Unit 4 pgs 1-9 Security Flashcards
Define OPSEC
OPSEC is a process of identifying, analyzing and controlling critical information indicating friendly actions associated with military operations and other activities.
What is the purpose of OPSEC?
Reduce the vulnerability of Air Force missions by eliminating or reducing successful adversary collection and exploitation of critical information.
What is the five-step OPSEC process?
Step 1: Identify Critical Information Step 2: Analyze Threats Step 3: Analyze Vulnerabilities Step 4: Assess Risk Step 5: Apply Countermeasures
Define step 1 of the OPSEC process
Identify critical information: The product of Step 1 is a CRITICAL INFORMATION LIST –>approved by commander –>identified at earliest stages of planning
What is critical information?
specific fact about friendly intentions, capabilities, and activities vitally needed by adversaries to guarantee failure or unacceptable consequences for friendly mission accomplishment.
Define step 2 of the OPSEC process
Analyze threats: identify threats (adversaries) with the capability and intent to undertake action detrimental to the success of program activities or operations.
Define step 3 of the OPSEC process
Analyze vulnerabilities: vulnerabilities exists when the adversary is capable of collecting critical information or impact friendly objectives
Define step 4 of the OPSEC process
Assess risk:
probability an adversary will gain knowledge of your critical information and the impact if the adversary is successful
Define step 5 of the OPSEC process
Apply countermeasures: countermeasures are anything that effectively negates or mitigates an adversary’s ability to exploit vulnerabilities
Define COMPUSEC
all measures to safeguard information systems (IS) and information against sabotage, tampering, denial of service, espionage, fraud, misuse
What is the objective of COMPUSEC
employ countermeasures to protect confidentiality, integrity, availability, authentication and non-repudiation of US gov. info. processed by AF information systems (IS) (PHYSICAL PROTECTION)

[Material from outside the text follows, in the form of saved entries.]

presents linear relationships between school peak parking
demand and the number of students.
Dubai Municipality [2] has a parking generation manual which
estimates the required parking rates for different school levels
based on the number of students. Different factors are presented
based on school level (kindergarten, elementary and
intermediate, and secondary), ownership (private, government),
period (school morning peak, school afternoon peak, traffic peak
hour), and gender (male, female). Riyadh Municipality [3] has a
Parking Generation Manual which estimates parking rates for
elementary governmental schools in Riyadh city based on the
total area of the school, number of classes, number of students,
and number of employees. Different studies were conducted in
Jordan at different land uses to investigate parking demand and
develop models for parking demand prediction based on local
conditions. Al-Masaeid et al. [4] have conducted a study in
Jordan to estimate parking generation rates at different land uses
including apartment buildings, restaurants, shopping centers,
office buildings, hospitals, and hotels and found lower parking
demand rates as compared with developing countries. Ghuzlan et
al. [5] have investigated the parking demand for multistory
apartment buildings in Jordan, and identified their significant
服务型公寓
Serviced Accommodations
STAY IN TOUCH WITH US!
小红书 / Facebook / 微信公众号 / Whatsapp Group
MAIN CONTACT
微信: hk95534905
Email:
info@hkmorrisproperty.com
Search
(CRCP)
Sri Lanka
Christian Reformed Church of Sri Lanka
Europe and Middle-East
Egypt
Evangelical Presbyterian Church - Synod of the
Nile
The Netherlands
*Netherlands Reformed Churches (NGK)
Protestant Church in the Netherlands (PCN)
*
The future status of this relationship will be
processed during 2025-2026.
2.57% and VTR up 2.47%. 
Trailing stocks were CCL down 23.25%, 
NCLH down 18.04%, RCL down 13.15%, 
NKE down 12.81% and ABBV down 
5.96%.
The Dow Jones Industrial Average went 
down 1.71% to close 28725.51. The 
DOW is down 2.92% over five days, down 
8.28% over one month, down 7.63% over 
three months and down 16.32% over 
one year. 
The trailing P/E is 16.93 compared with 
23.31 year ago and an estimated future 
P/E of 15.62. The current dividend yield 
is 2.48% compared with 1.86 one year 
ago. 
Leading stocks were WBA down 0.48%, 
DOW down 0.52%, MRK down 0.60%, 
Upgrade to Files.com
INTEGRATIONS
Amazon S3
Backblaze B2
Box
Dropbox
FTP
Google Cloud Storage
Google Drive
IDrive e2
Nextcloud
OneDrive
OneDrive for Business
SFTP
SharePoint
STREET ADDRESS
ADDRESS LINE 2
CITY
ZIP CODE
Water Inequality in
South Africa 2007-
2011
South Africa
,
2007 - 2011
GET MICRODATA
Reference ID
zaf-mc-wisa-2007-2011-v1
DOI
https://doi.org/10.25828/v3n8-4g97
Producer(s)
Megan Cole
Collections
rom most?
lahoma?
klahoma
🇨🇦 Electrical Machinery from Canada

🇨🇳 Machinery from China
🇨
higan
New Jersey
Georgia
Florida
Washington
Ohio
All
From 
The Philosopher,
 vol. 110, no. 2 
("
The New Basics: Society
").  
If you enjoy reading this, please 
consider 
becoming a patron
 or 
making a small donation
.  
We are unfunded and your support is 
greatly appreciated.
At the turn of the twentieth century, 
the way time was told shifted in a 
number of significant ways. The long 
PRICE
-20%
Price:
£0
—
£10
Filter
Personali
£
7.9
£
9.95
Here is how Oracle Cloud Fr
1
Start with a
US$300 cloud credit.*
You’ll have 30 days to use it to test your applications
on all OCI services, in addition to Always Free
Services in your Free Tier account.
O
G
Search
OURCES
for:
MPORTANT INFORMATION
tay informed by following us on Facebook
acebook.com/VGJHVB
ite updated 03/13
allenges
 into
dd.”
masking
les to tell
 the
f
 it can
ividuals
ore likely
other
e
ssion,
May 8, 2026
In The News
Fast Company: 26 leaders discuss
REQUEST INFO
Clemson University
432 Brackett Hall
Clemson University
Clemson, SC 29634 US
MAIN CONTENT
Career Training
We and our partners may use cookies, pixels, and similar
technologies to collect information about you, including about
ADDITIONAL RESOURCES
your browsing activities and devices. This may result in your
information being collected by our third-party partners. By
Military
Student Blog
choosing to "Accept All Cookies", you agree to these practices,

What is Public Key Infrastructure?
combination of hardware, software, policies, and procedures to authenticate, protect, digitally sign, and encrypt email/documents
What is an example of PKI?
CAC, SIPR token
Define COMSEC
Communications Security – measures to deny unauthorized persons information derived from IS of the US gov. related to national security. (SOFTWARE PROTECTION)
What is the objective of Personnel Security?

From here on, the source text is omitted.